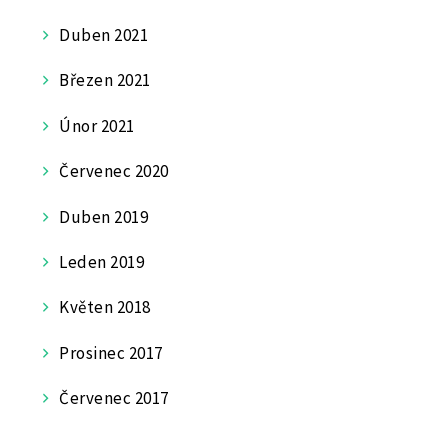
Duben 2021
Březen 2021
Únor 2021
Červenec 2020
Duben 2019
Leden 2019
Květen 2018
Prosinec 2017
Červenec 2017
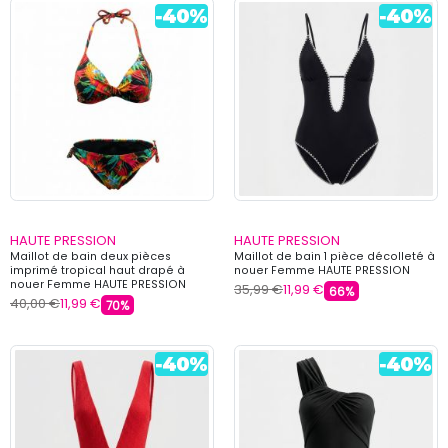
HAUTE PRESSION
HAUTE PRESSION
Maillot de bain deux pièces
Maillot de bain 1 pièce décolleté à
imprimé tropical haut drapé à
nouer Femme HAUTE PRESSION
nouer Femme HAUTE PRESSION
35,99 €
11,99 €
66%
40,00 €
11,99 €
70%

=====

> WHAT IS NEEDED:
The answer must be every line of the records that contains the word "Maillot".

> ANSWER BOX:
Maillot de bain deux pièces
Maillot de bain 1 pièce décolleté à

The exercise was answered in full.